Appointing these ADs is a real milestone in IonE’s strategic planning process. We have worked over the past year to sharpen the institute’s focus on its three core capacities and focus those strengths on working toward shared goals.
It was an honor – and a big task – to spend 2018 repositioning and strengthening IonE, and I dedicated several blog posts last year to those pursuits. As we turn the corner into 2019, however, I’m going to turn my blogging attention back to sustainability science and to important ideas arising from my research and experiences as a sustainability leader. As we say in IonE’s new strategic plan, we must fill critical knowledge gaps to make progress on building a future where people and planet prosper together.
So back to the research bench I go, sharing this month two important findings published already this year that reveal how to reduce greenhouse gas emissions and grow adaptation around the world and here in the Midwest.
1) It is incorrect to assume that countries need to grow emissions in order to make gains in climate change adaptation. Martina Grecequet, Eri Saikawa and I recently conducted some analyses that compared trends in greenhouse gas emissions with trends in the ability to adapt to climate change, for hundreds of countries around the world.
It’s a common assumption in international development that countries have to grow their economy (with greenhouse gas emissions) to build up assets and capacities that defend against the impacts of climate change. Some have even argued that it is unethical to deprive developing countries of economic development from fossil fuels, because they need that economic growth to face climate threats and climate-related disasters.
Our analysis, however, which draws on global emissions data and the Global Adaptation Index, shows 42 (23 percent) countries around the world bucking that assumption – these are countries that are decreasing their emissions while also increasing their adaptation to climate change. As a group, they are responsible – in 2015 – for 26 percent of global greenhouse gas emissions. This group includes countries that are increasing the use of renewable energy (e.g., countries in the EU such as Belgium and France) and also less developed countries including Gabon and Nigeria.
We can learn from the countries that are finding their way to greater climate protection while reducing their contribution to the climate change problem. As a group, they saw the greatest adaptation gains in the sectors of ecosystem services and human habitats. Adaptation in these sectors isn’t always expensive; protecting natural areas, for example, can be a lower-cost solution to climate protection.
If we are going to hold global emissions below 2 degrees C of warming (as the Paris Agreement aims to do), we will need to find new paths of economic development, and this paper suggests that examples of doing that are beginning to emerge. This is a hopeful pattern that needs to be rapidly spread around the world.
2) Just five financial mechanisms could reduce greenhouse gas emissions equal to closing 12 coal-fired power plants. Agronomists and other agricultural scientists have known for some time that certain farm practices such as cover and perennial crops, no-till and crop rotation can decrease fertilizer run-off, increase soil health and store carbon.

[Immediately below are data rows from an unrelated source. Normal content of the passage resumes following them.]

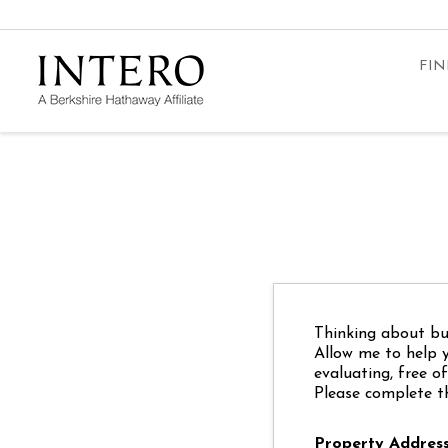
FIN
Thinking about buy
Allow me to help 
evaluating, free o
Please complete t
Property Addres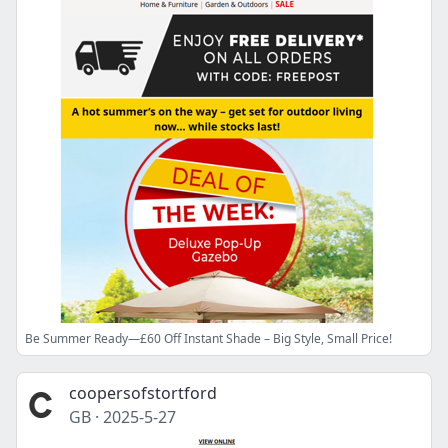
Be Summer Ready—£60 Off Instant Shade – Big Style, Small Price!
coopersofstortford
GB
·
2025-5-27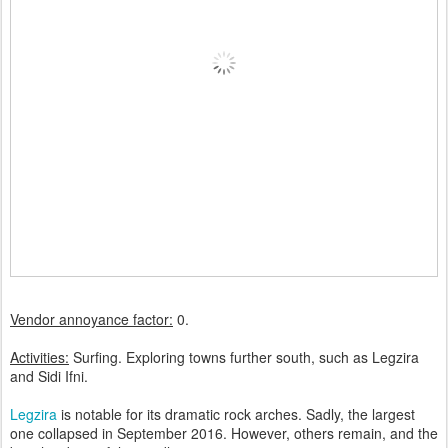
Vendor annoyance factor:
0.
Activities:
Surfing.
Exploring towns further south, such as Legzira
and Sidi Ifni.
Legzira
is notable for its dramatic rock arches. Sadly, the largest
one collapsed in September 2016. However, others remain, and the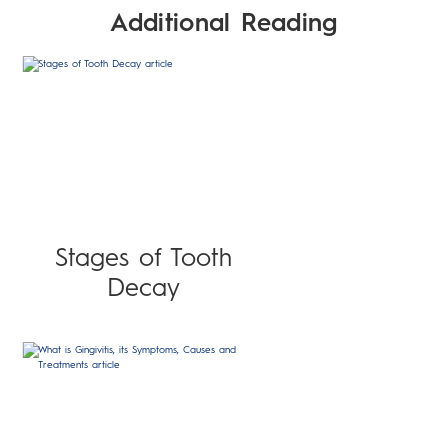
Additional Reading
Stages of Tooth
Decay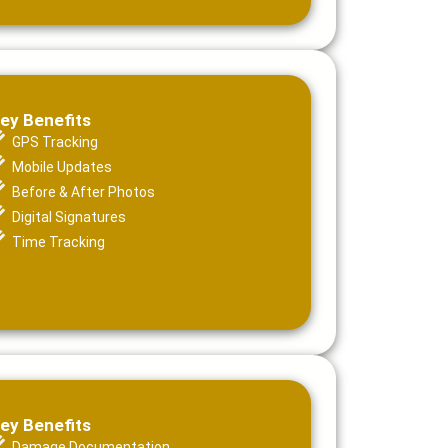
ey Benefits
GPS Tracking
Mobile Updates
Before & After Photos
Digital Signatures
Time Tracking
ey Benefits
Damage Documentation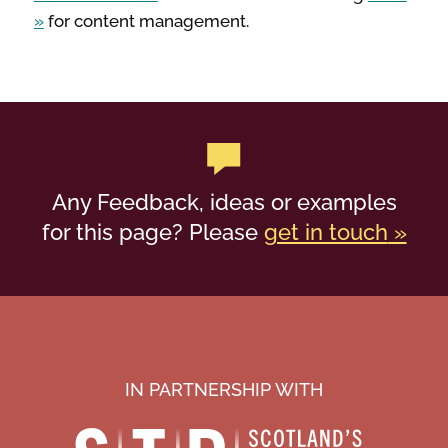
for content management.
Any Feedback, ideas or examples
for this page? Please
get in touch
IN PARTNERSHIP WITH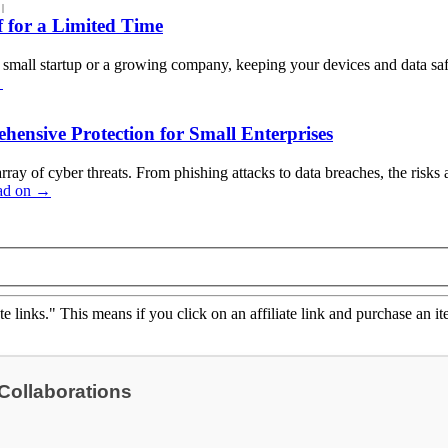
|
 for a Limited Time
a small startup or a growing company, keeping your devices and data saf
→
hensive Protection for Small Enterprises
array of cyber threats. From phishing attacks to data breaches, the risk
ad on
→
ate links." This means if you click on an affiliate link and purchase an it
 Collaborations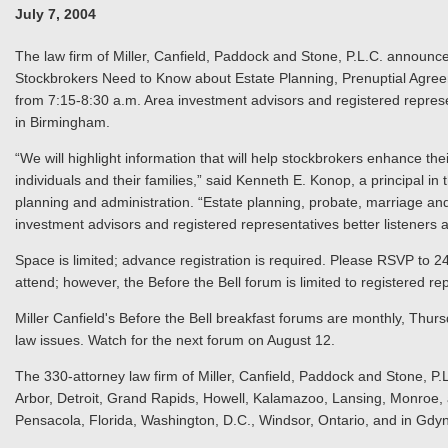
July 7, 2004
The law firm of Miller, Canfield, Paddock and Stone, P.L.C. announc
Stockbrokers Need to Know about Estate Planning, Prenuptial Agree
from 7:15-8:30 a.m. Area investment advisors and registered represen
in Birmingham.
“We will highlight information that will help stockbrokers enhance their
individuals and their families,” said Kenneth E. Konop, a principal in 
planning and administration. “Estate planning, probate, marriage and
investment advisors and registered representatives better listeners a
Space is limited; advance registration is required. Please RSVP to 
attend; however, the Before the Bell forum is limited to registered r
Miller Canfield's Before the Bell breakfast forums are monthly, Thur
law issues. Watch for the next forum on August 12.
The 330-attorney law firm of Miller, Canfield, Paddock and Stone, P.L
Arbor, Detroit, Grand Rapids, Howell, Kalamazoo, Lansing, Monroe, a
Pensacola, Florida, Washington, D.C., Windsor, Ontario, and in Gdy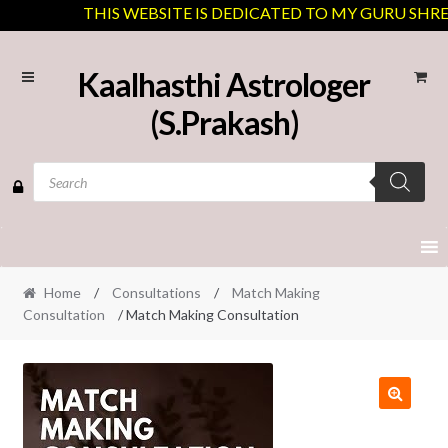
THIS WEBSITE IS DEDICATED TO MY GURU SHREE J
Skip
Skip
Kaalhasthi Astrologer
to
to
(S.Prakash)
navigation
content
Products
search
Home
/
Consultations
/
Match Making
Consultation
/ Match Making Consultation
🔍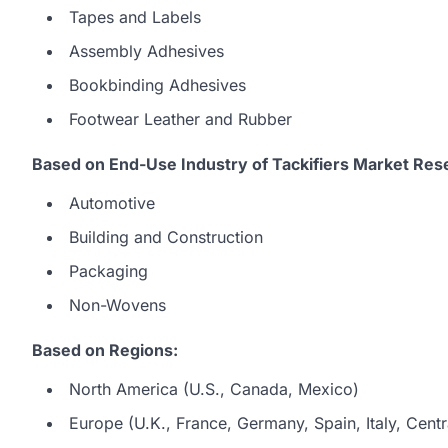
Tapes and Labels
Assembly Adhesives
Bookbinding Adhesives
Footwear Leather and Rubber
Based on End-Use Industry of Tackifiers Market Res
Automotive
Building and Construction
Packaging
Non-Wovens
Based on Regions:
North America (U.S., Canada, Mexico)
Europe (U.K., France, Germany, Spain, Italy, Centr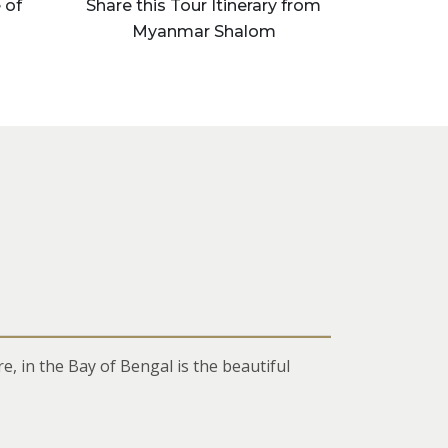
 of
Share this Tour Itinerary from
Myanmar Shalom
 in the Bay of Bengal is the beautiful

But these practices have failed to spread at a large scale, often because farmers lack incentives to use them.
In a recent paper, a group of agricultural experts convened at IonE identified a set of five financial mechanisms that could make a difference in the use of beneficial farm practices. Those mechanisms include: changes to crop insurance subsidies, changing the way that companies provide agricultural consulting services, expanding and targeting funding under the Farm Bill, developing new state funds, and directing disaster relief to floodplain restoration.
If all five of the mechanisms were applied in the U.S. Midwest – and beneficial farm practices adopted as a result – we estimated that fertilizer run-off to the Mississippi River would be reduced by 25 percent. And it would fight climate change on par with closing a bunch of coal plants, a well-understood source of greenhouse gas emissions. Adopting these mechanisms is feasible, though not easy to do politically, but knowing how much of a difference it would make is a step toward building political will.
In both of these new studies, we examine not how to do sustainability — specifying sustainability technologies or techniques — but how much those strategies are needed and what difference they can make. Working toward sustainability can seem daunting, but research like this is critical to keeping our eye on the prize and measuring our progress toward a future where people and planet prosper together.